Today we released a new work on DKGs under asynchrony (here).
The idea is to allow people to reach consensus on the output of a DKG without relying on time-outs. The lead author is Gilad Stern.
Abstract: We give a protocol for Asynchronous Distributed Key Generation (A-DKG) that is optimally resilient (can withstand f< n/3 faulty parties), has a constant expected number of rounds, has O(n^3 log(n)) expected communication complexity, and assumes only the existence of a PKI. Prior to our work, the best A-DKG protocols required O(n) expected number of rounds, and O(n^4) expected communication.

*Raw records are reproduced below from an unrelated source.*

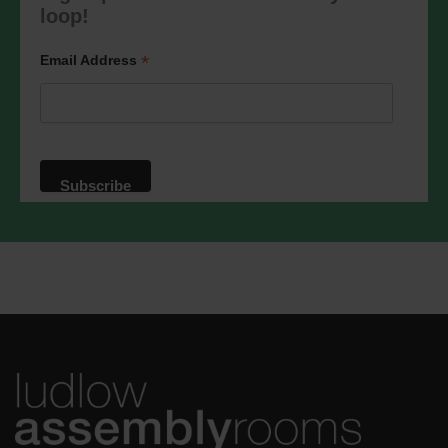
marketing@ludlowassemblyrooms.co.uk.
loop!
We will treat your information with
respect. For more information about our
privacy practices please visit our
*
Email Address
website. By clicking below, you agree
that we may process your information in
accordance with these terms.
We use Mailchimp as our marketing
platform. By clicking below to subscribe,
you acknowledge that your information
will be transferred to Mailchimp for
processing.
Learn more
about
Mailchimp's privacy practices.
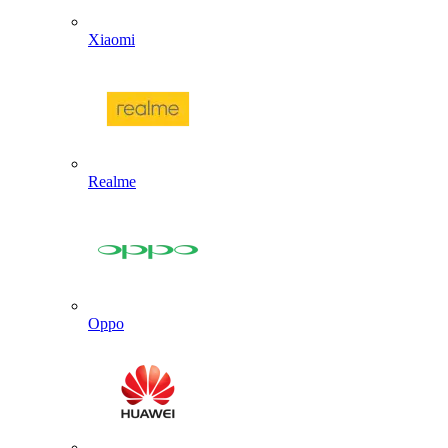
Xiaomi
Realme
Oppo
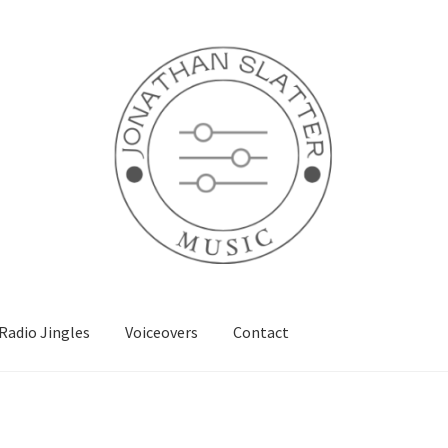
Radio Jingles
Voiceovers
Contact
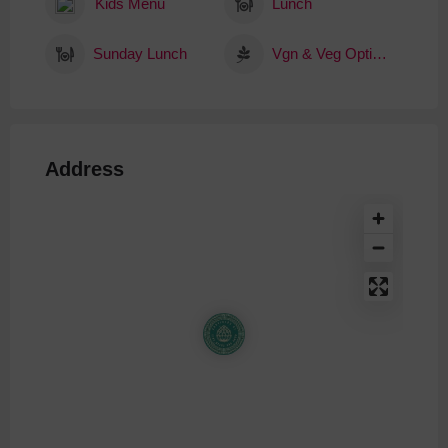
Kids Menu
Lunch
Sunday Lunch
Vgn & Veg Options
Address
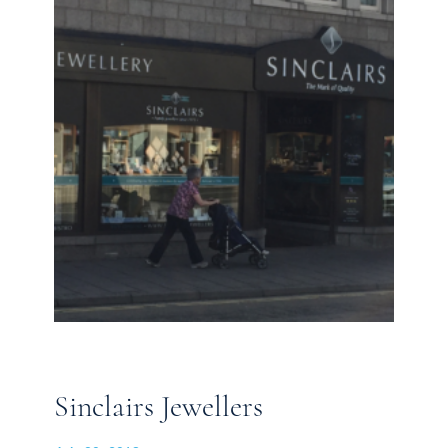
Sinclairs Jewellers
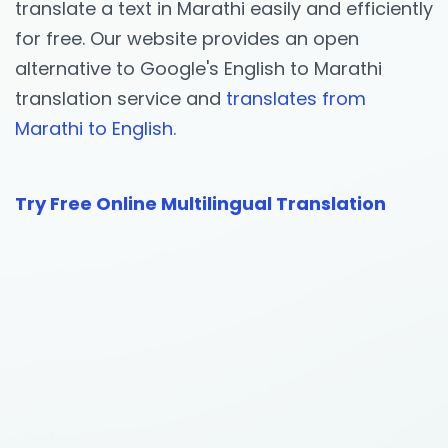
translate a text in Marathi easily and efficiently
for free. Our website provides an open
alternative to Google's English to Marathi
translation service and
translates from
Marathi to English.
Try Free Online Multilingual Translation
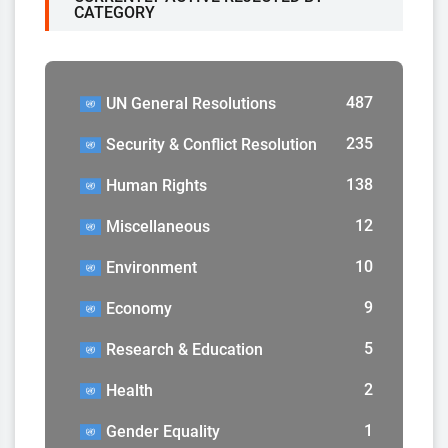
CATEGORY
487
UN General Resolutions
235
Security & Conflict Resolution
138
Human Rights
12
Miscellaneous
10
Environment
9
Economy
5
Research & Education
2
Health
1
Gender Equality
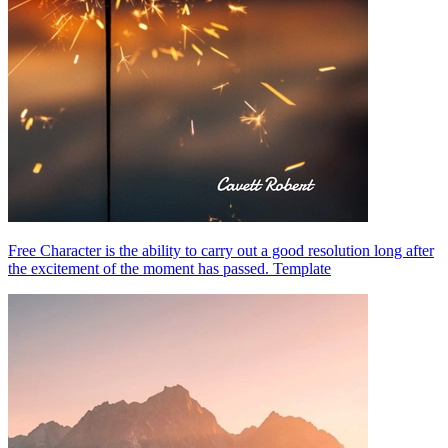
Free Character is the ability to carry out a good resolution long after
the excitement of the moment has passed. Template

Our A-DKG protocol relies on several building blocks that are of independent interest. We define and design a Proposal Election (PE) protocol that allows parties to retrospectively agree on a valid proposal after enough proposals have been sent from different parties. With constant probability the elected proposal was proposed by a non-faulty party. In building our PE protocol, we design a Verifiable Gather protocol which allows parties to communicate which proposals they have and have not seen in a verifiable manner. The final building block to our A-DKG is a Validated Asynchronous Byzantine Agreement (VABA) protocol. We use our PE protocol to construct a VABA protocol that does not require leaders or an asynchronous DKG setup. Our VABA protocol can be used more generally when it is not possible to use threshold signatures.